– Что угодно, но только не спокоен, – и он расстегнул последнюю пуговицу, двумя пальцами развел в стороны ткань блузки и судорожно вдохнул, увидев открывшуюся картину. От каждого Машиного вдоха сквозь простую материю бюстгальтера отчетливо проступали контуры напрягшихся сосков. Николай прикоснулся большим пальцем к кончику этого напряженного холмика, и Маша ахнула от того, каким сильным жаром ответило ее тело на этот простой жест.

– Иногда мне кажется, что ты – это сон, – пробормотала она, невольно выгибаясь навстречу его рукам. Николай нежно провел ладонями по ее плечам, оголяя их, стягивая с них бретельки. Он опустил бюстгальтер ниже, еще ниже, пока упругие холмики не вынырнули наружу.

– Надеюсь, что мы не проснемся. Ты прекрасна, ты такая юная, что я и сам боюсь упасть в обморок.

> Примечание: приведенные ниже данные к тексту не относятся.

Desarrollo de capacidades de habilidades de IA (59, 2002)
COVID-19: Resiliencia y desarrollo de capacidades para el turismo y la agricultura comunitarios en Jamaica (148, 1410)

– От старости? – Маша улыбнулась, наслаждаясь новым, таким непривычно острым чувством собственной наготы. Это было словно между глазами Николая и ее телом проходил невидимый разряд, и от каждого взгляда по всему телу Марии пробегали горячие волны, обещавшие что-то волшебное.

– Ты меня дразнишь? Или ты сомневаешься, что я могу с тобой справиться? – улыбнулся Николай, и вдруг резко наклонился вниз и захватил один сосок губами. Он нежно провел языком вверх и вниз, затем очертил круг и еще один, пока Маша не издала грудной стон, потянувшись к Николаю обеими руками. Он воспользовался моментом, обхватил ее под спину, притянул к себе и расстегнул лифчик, отбросил его в сторону.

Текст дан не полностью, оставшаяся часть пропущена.